**What you should do**
Starting at the top of the records below and ending with the line that contains "understanding for a", print each line exactly as written, skipping the pictures.

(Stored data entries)

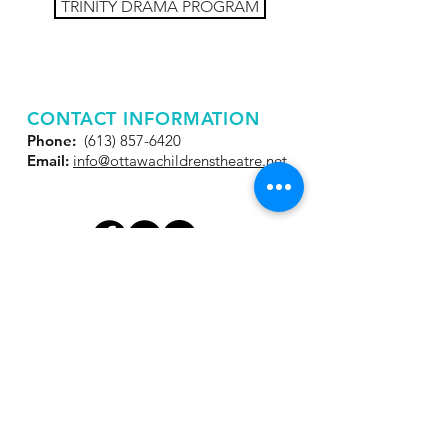
TRINITY DRAMA PROGRAM
CONTACT INFORMATION
Phone:
(613) 857-6420
Email:
info@ottawachildrenstheatre.net
JOIN OUR MAILING
LIST
Get the latest news and
special offers!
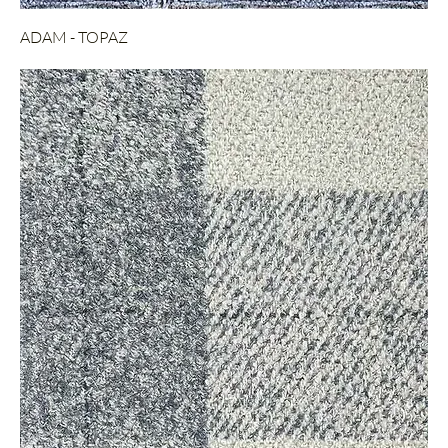
ADAM - TOPAZ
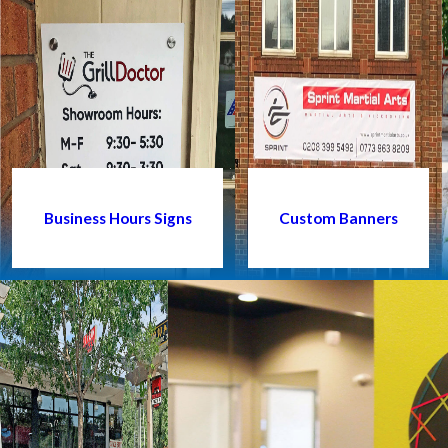
Business Hours Signs
Custom Banners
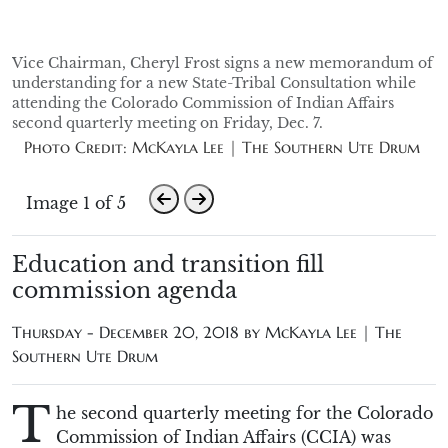
Vice Chairman, Cheryl Frost signs a new memorandum of
understanding for a new State-Tribal Consultation while
attending the Colorado Commission of Indian Affairs
second quarterly meeting on Friday, Dec. 7.
Photo Credit: McKayla Lee | The Southern Ute Drum
Image 1 of 5
Education and transition fill
commission agenda
Thursday - December 20, 2018 by
McKayla Lee | The
Southern Ute Drum
T
he second quarterly meeting for the Colorado
Commission of Indian Affairs (CCIA) was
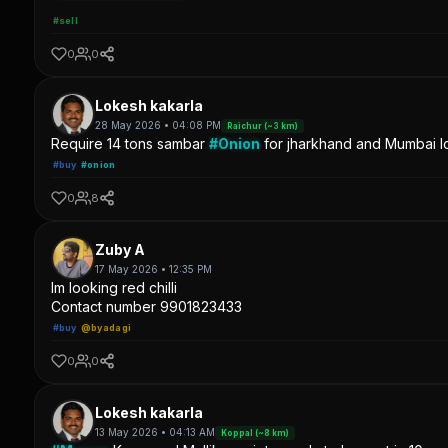
#sell
0
0
Lokesh kakarla
28 May 2026 • 04:08 PM
Raichur (~3 km)
Require 14 tons sambar
#Onion
for jharkhand and Mumbai lo
#buy
#onion
0
8
Zuby A
17 May 2026 • 12:35 PM
Im looking red chilli
Contact number 9901823433
#buy
@byadagi
0
0
Lokesh kakarla
13 May 2026 • 04:13 AM
Koppal (~8 km)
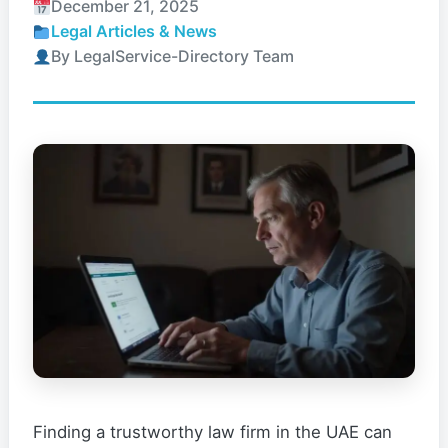
December 21, 2025
Legal Articles & News
By LegalService-Directory Team
Finding a trustworthy law firm in the UAE can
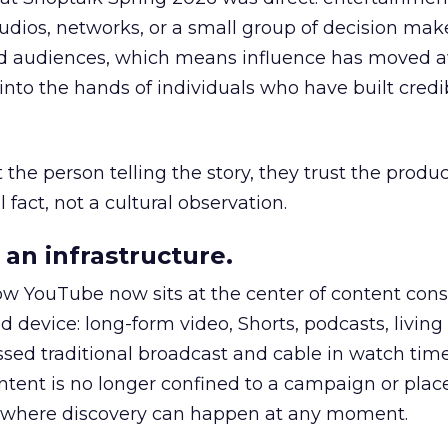
udios, networks, or a small group of decision maker
nd audiences, which means influence has moved 
to the hands of individuals who have built credib
he person telling the story, they trust the produc
 fact, not a cultural observation.
an infrastructure.
how YouTube now sits at the center of content co
d device: long-form video, Shorts, podcasts, livin
assed traditional broadcast and cable in watch time
tent is no longer confined to a campaign or plac
m where discovery can happen at any moment.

**Response below**
TRINITY DRAMA PROGRAM
CONTACT INFORMATION
Phone:
(613) 857-6420
Email:
info@ottawachildrenstheatre.net
JOIN OUR MAILING
LIST
Get the latest news and
special offers!
ADAM - TOPAZ
Business Hours Signs
Custom Banners
Vice Chairman, Cheryl Frost signs a new memorandum of
understanding for a new State-Tribal Consultation while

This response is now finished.